Wednesday, April 11, 2012


Admittedly, I do not know much about the game of golf.  I feel it is necessary to say this right away before you get all caught up in my new and expert opinion about the sport.

And when I say "expert," I mean that I went golfing once as a teenager when I was tagging along with my grandparents who wanted to impart their love of the game on me. 

I thought it would be a good opportunity to work on my tan.

As an adult, but still several years ago, I went along with my son who has a genuine love for the game.  He was still young enough that he needed a parent or "responsible adult" to go along.  I supported him in his sport.  While I worked on my tan. 

(and you read the title to this post and thought it would be deep and rich with philosophy!)

Yesterday the Wildcat golfed in his first home meet.  As a member of the varsity.
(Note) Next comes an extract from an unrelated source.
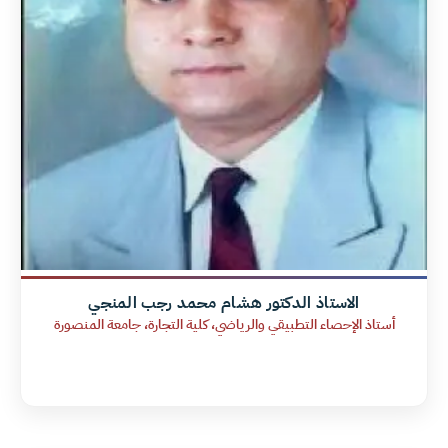
الاستاذ الدكتور هشام محمد رجب المنجي
أستاذ الإحصاء التطبيقي والرياضي، كلية التجارة، جامعة المنصورة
This was not something taken lightly for him.  There are several members on his golf team.  He is a freshman.  To be counted as a varsity member was not something that was an "automatic" position.  He had to work for it.  And he may not keep it.  It is understood that this position can vary week by week and meet by meet. 

Last week he golfed varsity at a tougher course than he is used to.  As far as personal goals go, he rocked it.  As far as team goals go, he impressed those he golfed with.  It was a tougher course than the home course, and he was pleasantly surpised  completely hyped up about doing as well as he did. 

Yesterday, the Wildcat had the home course advantage.  He felt confident.  He couldn't wait for me to be there, and have the camara in hand.  I had very clear instuctions that I was to follow him and take pictures, but not follow too close...
...and not ever speak out loud to him
....and to be as invisible as I possibly could,
while taking fabulous photos of him participating in the greatest game ever played.

I can do that.
I can be professional
and Mom
at the same time.
...for the most part.

It seemed like things were going well for his first few holes. 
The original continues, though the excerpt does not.